* [THE TASK] The material below holds pictures, which are to be left out; copy exactly the lines from the one with "Защита от автоматической регистрации" through the one with "transaksi sebesar USD".

* [RECORDS FOR THIS TASK]
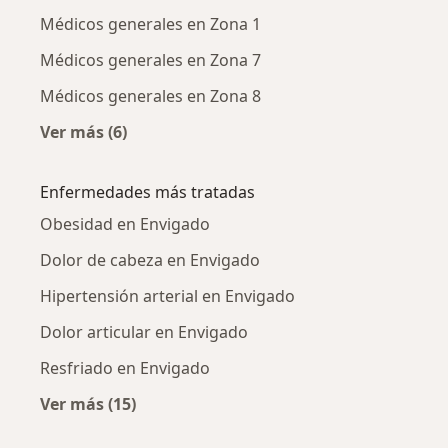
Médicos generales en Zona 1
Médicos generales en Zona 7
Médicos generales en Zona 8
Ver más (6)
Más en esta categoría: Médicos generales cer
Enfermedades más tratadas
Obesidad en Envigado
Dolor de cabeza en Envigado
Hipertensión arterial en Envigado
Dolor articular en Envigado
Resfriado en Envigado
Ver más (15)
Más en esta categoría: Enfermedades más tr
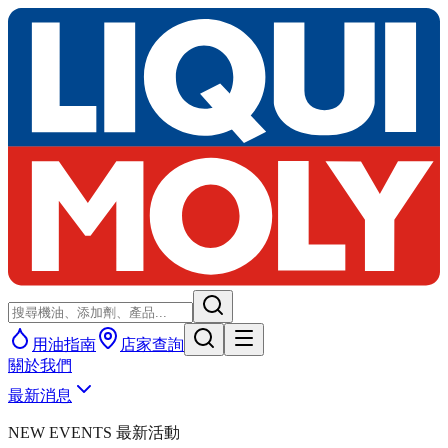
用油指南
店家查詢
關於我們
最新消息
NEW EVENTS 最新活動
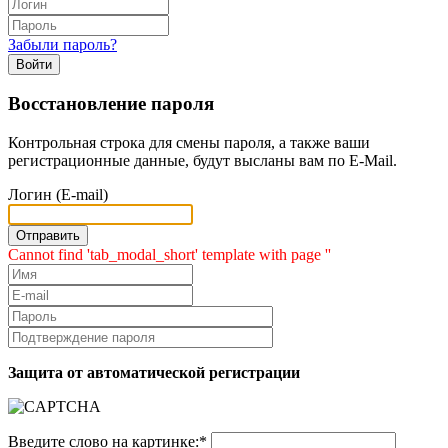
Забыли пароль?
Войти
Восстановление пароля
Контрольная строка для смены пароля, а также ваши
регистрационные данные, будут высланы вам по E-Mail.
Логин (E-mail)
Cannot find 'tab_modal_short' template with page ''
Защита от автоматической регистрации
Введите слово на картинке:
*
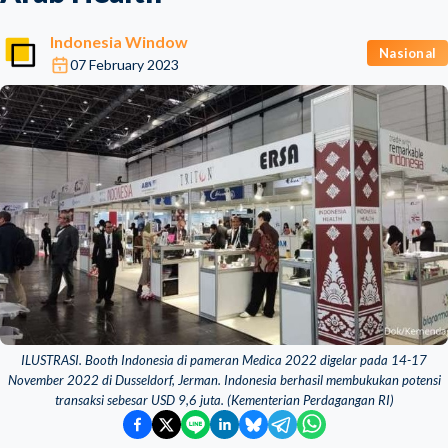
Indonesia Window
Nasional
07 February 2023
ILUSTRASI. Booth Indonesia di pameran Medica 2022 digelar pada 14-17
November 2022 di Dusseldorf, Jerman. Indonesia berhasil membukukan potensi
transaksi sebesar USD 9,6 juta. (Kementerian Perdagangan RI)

==

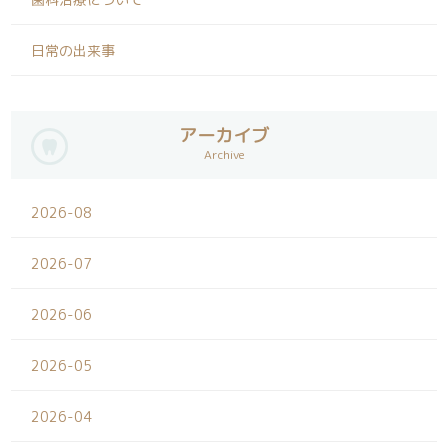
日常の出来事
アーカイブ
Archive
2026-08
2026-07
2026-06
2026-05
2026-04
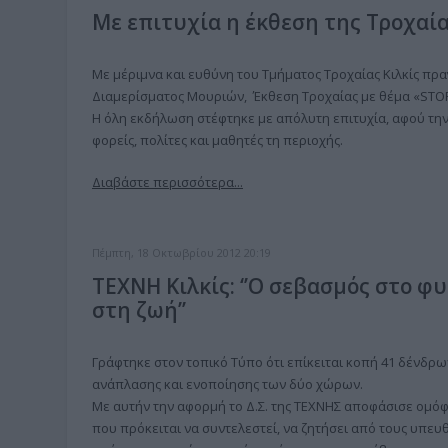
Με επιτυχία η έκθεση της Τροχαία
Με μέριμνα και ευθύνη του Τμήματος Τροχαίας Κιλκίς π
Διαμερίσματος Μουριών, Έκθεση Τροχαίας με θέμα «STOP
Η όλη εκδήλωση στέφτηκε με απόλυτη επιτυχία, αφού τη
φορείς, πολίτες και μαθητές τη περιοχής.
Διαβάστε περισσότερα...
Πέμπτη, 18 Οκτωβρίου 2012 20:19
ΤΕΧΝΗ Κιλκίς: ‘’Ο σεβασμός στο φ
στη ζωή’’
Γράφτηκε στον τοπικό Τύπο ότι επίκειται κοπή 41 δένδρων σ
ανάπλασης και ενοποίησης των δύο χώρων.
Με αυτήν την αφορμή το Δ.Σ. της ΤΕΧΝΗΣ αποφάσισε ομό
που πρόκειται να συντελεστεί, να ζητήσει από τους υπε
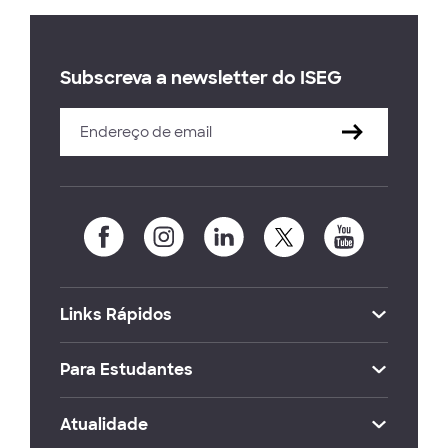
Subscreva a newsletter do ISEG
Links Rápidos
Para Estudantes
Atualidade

...

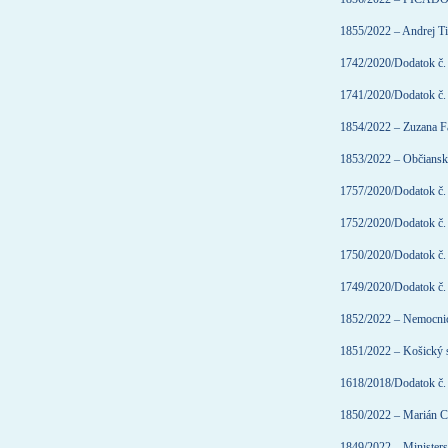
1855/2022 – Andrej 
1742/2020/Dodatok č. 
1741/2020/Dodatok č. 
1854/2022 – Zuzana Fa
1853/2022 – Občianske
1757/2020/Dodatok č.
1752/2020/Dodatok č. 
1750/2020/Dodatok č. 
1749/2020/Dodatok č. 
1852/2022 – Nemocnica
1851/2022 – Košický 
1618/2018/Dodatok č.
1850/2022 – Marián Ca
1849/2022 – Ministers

* [SOLUTION TO THE EXERCISE]
Защита от автоматической регистрации
Введите слово на картинке:
*
Indonesia Window
Nasional
07 February 2023
ILUSTRASI. Booth Indonesia di pameran Medica 2022 digelar pada 14-17
November 2022 di Dusseldorf, Jerman. Indonesia berhasil membukukan potensi
transaksi sebesar USD 9,6 juta. (Kementerian Perdagangan RI)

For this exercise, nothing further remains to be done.